Versi yang dikenal cukup luas ini termasuk kontroversial di kalangan warga Cimande maupun beberapa ahli penca. Alasannya adalah silat Cimande berlandaskan pada nilai-nilai agama Islam yang salah satunya adalah sabar, sementara versi ini justru menceritakan guru panutan pemarah.
Versi ketiga adalah yang lebih banyak diyakini warga Cimande. Dikisahkan bahwa Abah Khair melakukan pengembaraan ke berbagai daerah untuk menemukan saudaranya yang bernama Eyang Rangga.
Menurut tokoh silat Cimande, Sudarma, Abah Khair mengembara ke Batavia, Cianjur, Garut, Bogor, Majalengka, sampai Cirebon. Di setiap ruang terbuka, ketika ada pagelaran bela diri, ia selalu tampil untuk membuktikan keberadaan dirinya. Harapannya adalah Eyang Rangga mampu mengenalinya.
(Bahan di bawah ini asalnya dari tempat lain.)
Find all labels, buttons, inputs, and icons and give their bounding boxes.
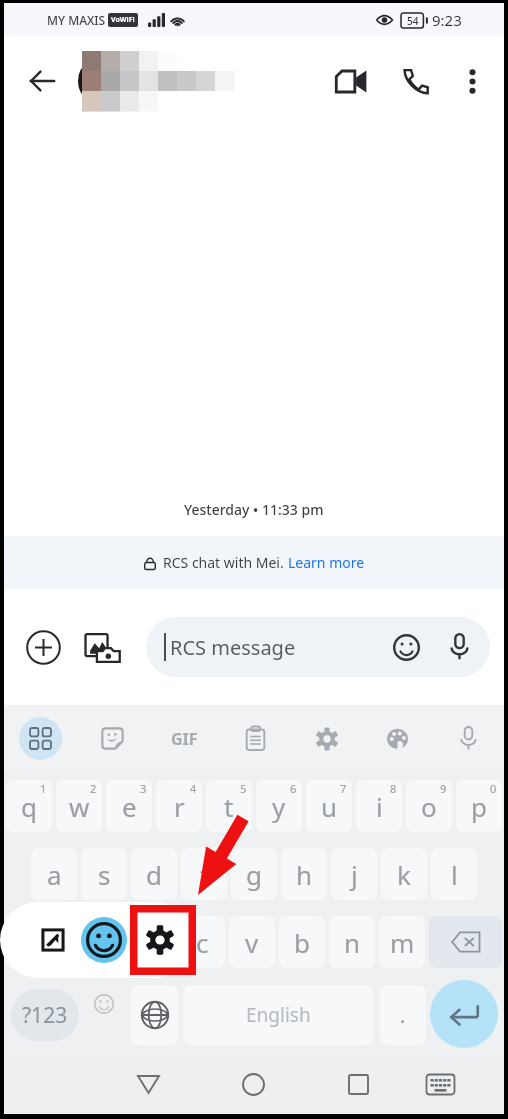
staticText: 7 — [340, 781, 347, 796]
staticText: RCS message — [170, 634, 296, 661]
staticText: 4 — [190, 781, 197, 796]
staticText: q — [21, 789, 37, 824]
button[interactable]: h — [281, 848, 327, 900]
button[interactable]: w — [56, 780, 102, 832]
button[interactable]: q — [6, 780, 52, 832]
button[interactable]: n — [329, 916, 375, 968]
button[interactable]: Change language — [131, 985, 178, 1045]
button[interactable]: y — [256, 780, 302, 832]
button[interactable]: . — [380, 985, 426, 1045]
button[interactable]: Enter — [430, 980, 498, 1048]
button[interactable]: Emoji — [84, 984, 124, 1024]
button[interactable]: x — [131, 916, 176, 968]
button[interactable]: Video call — [320, 45, 382, 117]
button[interactable]: a — [31, 848, 77, 900]
staticText: v — [245, 925, 259, 960]
button[interactable]: Shift — [6, 916, 78, 968]
button[interactable]: Apps — [4, 705, 76, 772]
staticText: o — [421, 789, 437, 824]
staticText: s — [98, 857, 111, 892]
staticText: e — [122, 789, 137, 824]
staticText: 6 — [290, 781, 297, 796]
button[interactable]: Call — [385, 45, 447, 117]
button[interactable]: ?123 — [11, 989, 79, 1041]
button[interactable]: b — [279, 916, 325, 968]
staticText: f — [200, 857, 209, 892]
staticText: . — [400, 1002, 406, 1029]
button[interactable]: RCS message — [146, 617, 490, 677]
button[interactable]: j — [331, 848, 377, 900]
button[interactable]: Back — [118, 1055, 178, 1114]
staticText: 5 — [240, 781, 247, 796]
staticText: MY MAXIS — [47, 12, 106, 28]
button[interactable]: f — [181, 848, 227, 900]
button[interactable]: Backspace — [429, 916, 502, 968]
button[interactable]: More options — [444, 45, 500, 117]
button[interactable]: e — [106, 780, 152, 832]
staticText: i — [376, 789, 383, 824]
staticText: RCS chat with Mei. — [163, 553, 288, 572]
button[interactable]: Recent apps — [328, 1055, 388, 1114]
button[interactable]: GIF — [148, 705, 220, 772]
button[interactable]: Keyboard settings — [291, 705, 362, 772]
button[interactable]: Themes — [362, 705, 433, 772]
staticText: Yesterday • 11:33 pm — [184, 500, 324, 519]
button[interactable]: Back — [12, 45, 72, 117]
button[interactable]: English — [183, 985, 373, 1045]
button[interactable]: Voice input — [433, 705, 504, 772]
staticText: r — [174, 789, 185, 824]
button[interactable]: o — [406, 780, 452, 832]
staticText: VoWiFi — [111, 15, 135, 25]
button[interactable]: Learn more — [288, 553, 365, 572]
button[interactable]: r — [156, 780, 202, 832]
button[interactable]: t — [206, 780, 252, 832]
button[interactable]: p — [456, 780, 502, 832]
staticText: b — [294, 925, 310, 960]
staticText: c — [196, 925, 209, 960]
staticText: k — [397, 857, 411, 892]
staticText: d — [146, 857, 162, 892]
button[interactable]: g — [231, 848, 277, 900]
button[interactable]: Hide keyboard — [410, 1055, 470, 1114]
button[interactable]: d — [131, 848, 177, 900]
staticText: Learn more — [288, 553, 365, 572]
staticText: 9 — [440, 781, 447, 796]
staticText: t — [224, 789, 234, 824]
staticText: z — [98, 925, 111, 960]
button[interactable]: i — [356, 780, 402, 832]
button[interactable]: l — [431, 848, 477, 900]
button[interactable]: Keyboard settings — [140, 920, 180, 960]
button[interactable]: k — [381, 848, 427, 900]
staticText: 54 — [407, 14, 419, 28]
button[interactable]: z — [82, 916, 127, 968]
staticText: g — [246, 857, 262, 892]
staticText: ?123 — [22, 1001, 68, 1030]
button[interactable]: m — [379, 916, 425, 968]
staticText: u — [321, 789, 338, 824]
staticText: x — [147, 925, 161, 960]
staticText: 2 — [90, 781, 97, 796]
staticText: y — [272, 789, 286, 824]
button[interactable]: Stickers — [76, 705, 148, 772]
button[interactable]: c — [180, 916, 225, 968]
staticText: l — [451, 857, 458, 892]
button[interactable]: s — [81, 848, 127, 900]
staticText: 9:23 — [432, 10, 462, 30]
staticText: English — [246, 1002, 311, 1028]
staticText: a — [47, 857, 62, 892]
button[interactable]: Add attachment — [17, 621, 69, 673]
button[interactable]: Shift — [34, 921, 72, 959]
button[interactable]: u — [306, 780, 352, 832]
button[interactable]: Home — [223, 1055, 283, 1114]
button[interactable]: v — [229, 916, 275, 968]
staticText: 0 — [490, 781, 497, 796]
button[interactable]: Gallery and camera — [77, 621, 129, 673]
button[interactable]: Emoji — [81, 917, 127, 963]
staticText: m — [390, 925, 415, 960]
button[interactable] — [76, 45, 316, 117]
button[interactable]: Clipboard — [220, 705, 291, 772]
staticText: n — [344, 925, 361, 960]
staticText: 1 — [40, 781, 47, 796]
staticText: 3 — [140, 781, 147, 796]
staticText: j — [351, 857, 358, 892]
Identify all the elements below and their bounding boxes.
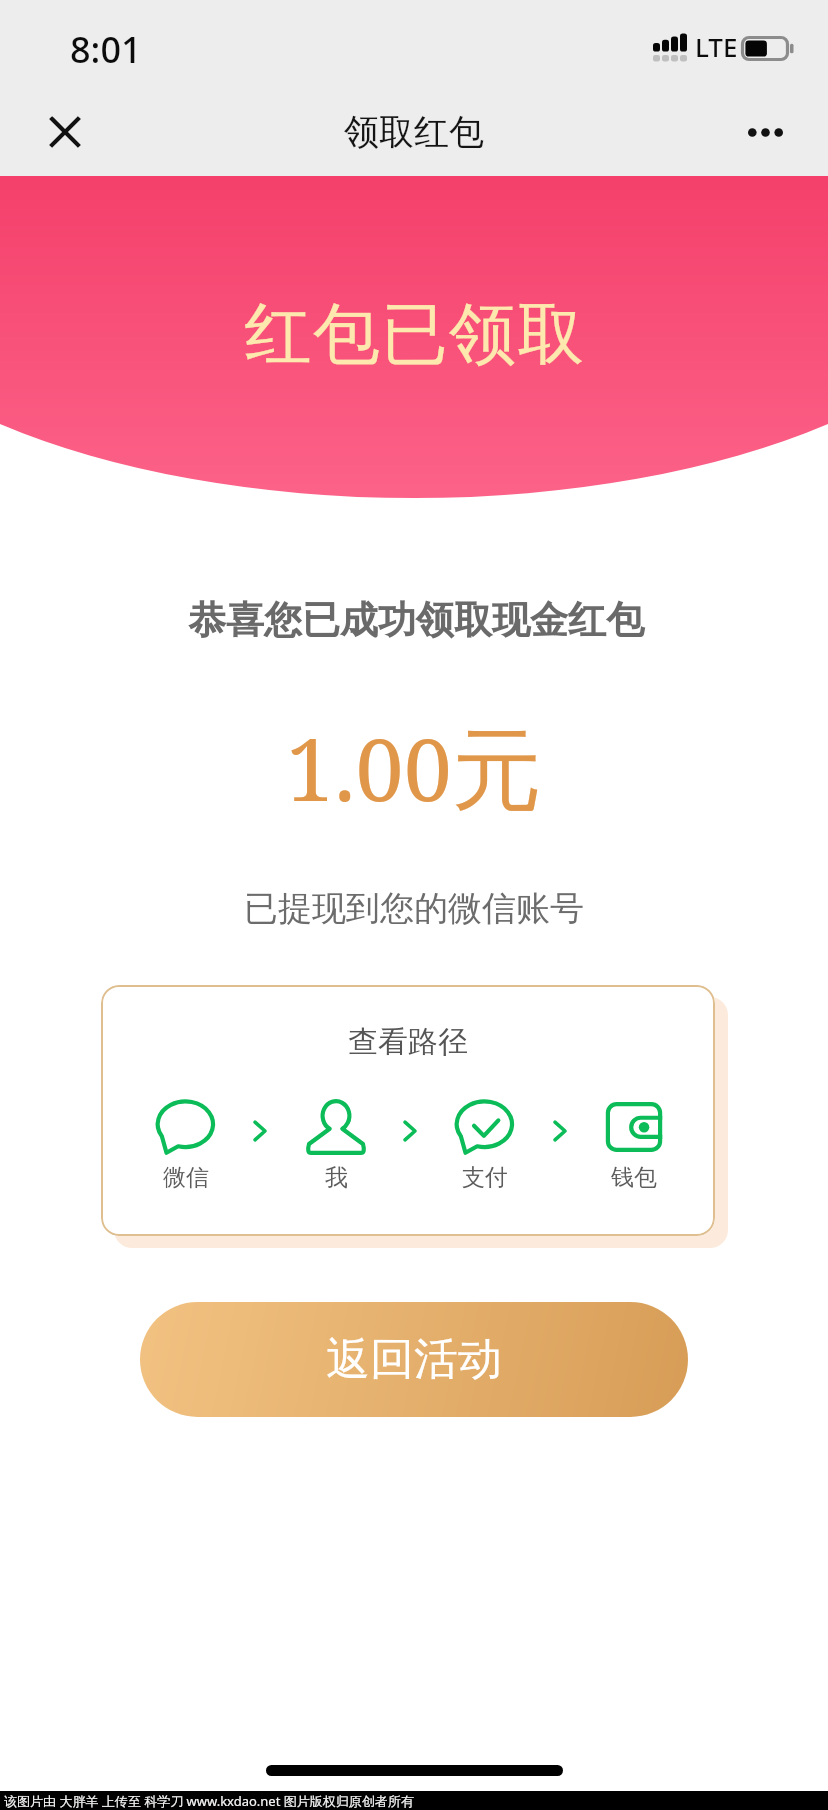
staticText: 已提现到您的微信账号 <box>244 887 584 930</box>
staticText: 红包已领取 <box>244 292 585 376</box>
button[interactable]: 微信 <box>131 1099 241 1192</box>
button[interactable]: 我 <box>281 1099 391 1192</box>
staticText: 该图片由 大胖羊 上传至 科学刀 www.kxdao.net 图片版权归原创者所… <box>4 1792 414 1810</box>
button[interactable]: 支付 <box>430 1099 540 1192</box>
button[interactable]: 返回活动 <box>140 1302 688 1417</box>
staticText: 返回活动 <box>326 1332 502 1387</box>
staticText: 查看路径 <box>348 1023 468 1061</box>
button[interactable]: Close <box>26 93 104 171</box>
staticText: 支付 <box>462 1163 508 1192</box>
staticText: 元 <box>452 714 542 827</box>
staticText: 微信 <box>163 1163 209 1192</box>
staticText: 我 <box>325 1163 348 1192</box>
staticText: 恭喜您已成功领取现金红包 <box>188 596 644 644</box>
button[interactable]: 钱包 <box>579 1099 689 1192</box>
staticText: 钱包 <box>611 1163 657 1192</box>
staticText: 8:01 <box>70 25 142 74</box>
button[interactable]: More options <box>726 93 804 171</box>
staticText: LTE <box>695 29 738 64</box>
staticText: 1.00 <box>286 709 452 826</box>
staticText: 领取红包 <box>344 110 484 154</box>
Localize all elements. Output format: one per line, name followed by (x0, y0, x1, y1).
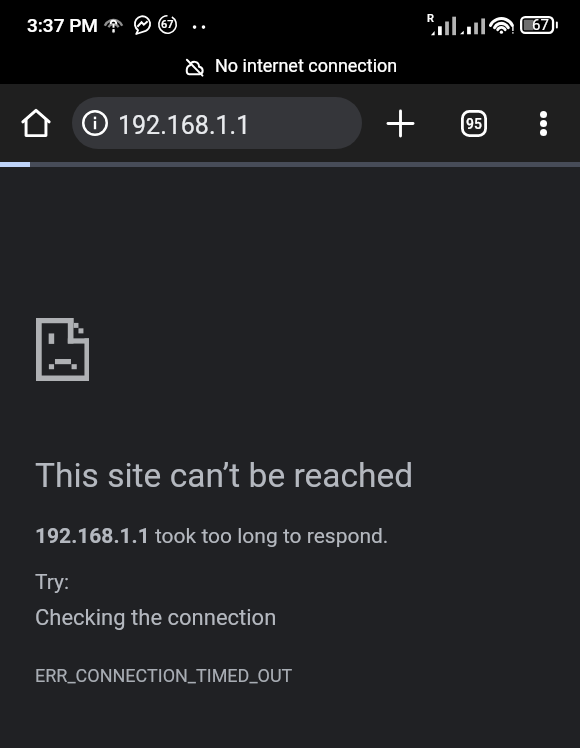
staticText: Checking the connection (35, 605, 277, 631)
staticText: R (427, 12, 434, 25)
staticText: ERR_CONNECTION_TIMED_OUT (35, 665, 293, 686)
staticText: 3:37 PM (27, 14, 98, 36)
staticText: 95 (466, 116, 482, 132)
staticText: This site can’t be reached (35, 456, 414, 495)
staticText: 192.168.1.1 took too long to respond. (35, 524, 389, 549)
staticText: 67 (532, 16, 549, 34)
staticText: Try: (35, 570, 70, 595)
staticText: No internet connection (215, 55, 398, 76)
button[interactable]: Home (8, 95, 64, 151)
staticText: 192.168.1.1 (118, 111, 251, 140)
button[interactable]: More options (517, 97, 569, 149)
button[interactable]: 192.168.1.1 (72, 97, 362, 149)
button[interactable]: Switch tabs, 95 open (448, 97, 500, 149)
button[interactable]: New tab (374, 97, 426, 149)
staticText: 67 (161, 18, 174, 31)
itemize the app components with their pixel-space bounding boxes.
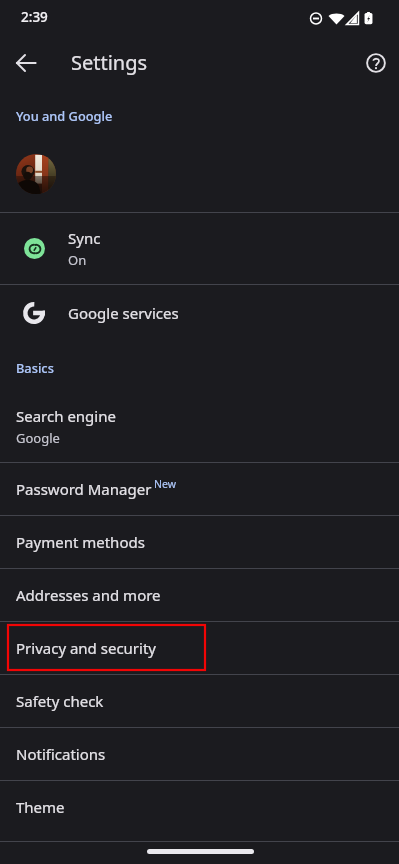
staticText: Safety check [16, 691, 104, 711]
button[interactable]: Back [2, 39, 50, 87]
button[interactable]: Sync [0, 212, 399, 284]
staticText: Google services [68, 303, 179, 323]
staticText: Search engine [16, 406, 116, 426]
staticText: Basics [16, 359, 54, 376]
button[interactable]: Help [354, 41, 398, 85]
staticText: Notifications [16, 744, 106, 764]
staticText: Privacy and security [16, 638, 156, 658]
button[interactable]: Theme [0, 780, 399, 833]
staticText: Addresses and more [16, 585, 161, 605]
staticText: On [68, 251, 87, 269]
staticText: Google [16, 429, 60, 447]
button[interactable]: Notifications [0, 727, 399, 780]
button[interactable]: Google account [0, 135, 399, 212]
staticText: Sync [68, 228, 101, 248]
staticText: Payment methods [16, 532, 145, 552]
button[interactable]: Search engine [0, 390, 399, 462]
button[interactable]: Privacy and security [0, 621, 399, 674]
button[interactable]: Password Manager New [0, 462, 399, 515]
staticText: Theme [16, 797, 65, 817]
button[interactable]: Safety check [0, 674, 399, 727]
staticText: Settings [71, 49, 148, 76]
button[interactable]: Payment methods [0, 515, 399, 568]
staticText: 2:39 [21, 8, 48, 26]
staticText: You and Google [16, 107, 113, 124]
staticText: Password Manager New [16, 477, 177, 500]
button[interactable]: Addresses and more [0, 568, 399, 621]
button[interactable]: Google services [0, 284, 399, 342]
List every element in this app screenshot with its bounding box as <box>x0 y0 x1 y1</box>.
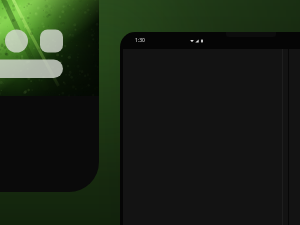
button[interactable] <box>0 0 99 192</box>
other: Battery <box>200 39 204 43</box>
button[interactable]: 1:30 <box>120 32 300 225</box>
other: Mobile signal <box>195 39 199 43</box>
staticText: 1:30 <box>135 37 145 44</box>
other: Wi-Fi <box>190 39 194 43</box>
“Nah, di Cirebon inilah ia mendapatkan petunjuk keberadaan Eyang Rangga yang kemudian diwariskannya ilmu silat yang kita kenal hari ini,” tambahnya. Eyang Rangga sendiri ditemukan di Cimande.
Beberapa tokoh lain yang ikut mengembangkan silat Cimande adalah Eyang Kerta Singa, Eyang Ursyi, dan Eyang Ace. Salah satu dari mereka, Eyang Ace, menikah dengan putri Eyang Rangga dan melahirkan seseorang yang kemudian menjadi tokoh karismatik, Eyang Abdul Somad (sebagian besar menyebutnya Ayah Haji Abdul Somad).
Meski banyak versi menempatkan Abah Khair berperan sentral dalam pengembangan silat Cimande, di Tarikolot, Eyang Abdul Somad-lah yang dianggap sebagai tokoh penjaga nilai-nilai silat Cimande secara islami. Eyang Abdul Somad memang juga dikenal sebagai penyebar ajaran Islam--yang kemungkinan besar dengan metode tasawuf. Ia juga merupakan tokoh yang menyusun struktur Cimande, terutama di Kampung Tarikolot, menjadi tertata dan tentram.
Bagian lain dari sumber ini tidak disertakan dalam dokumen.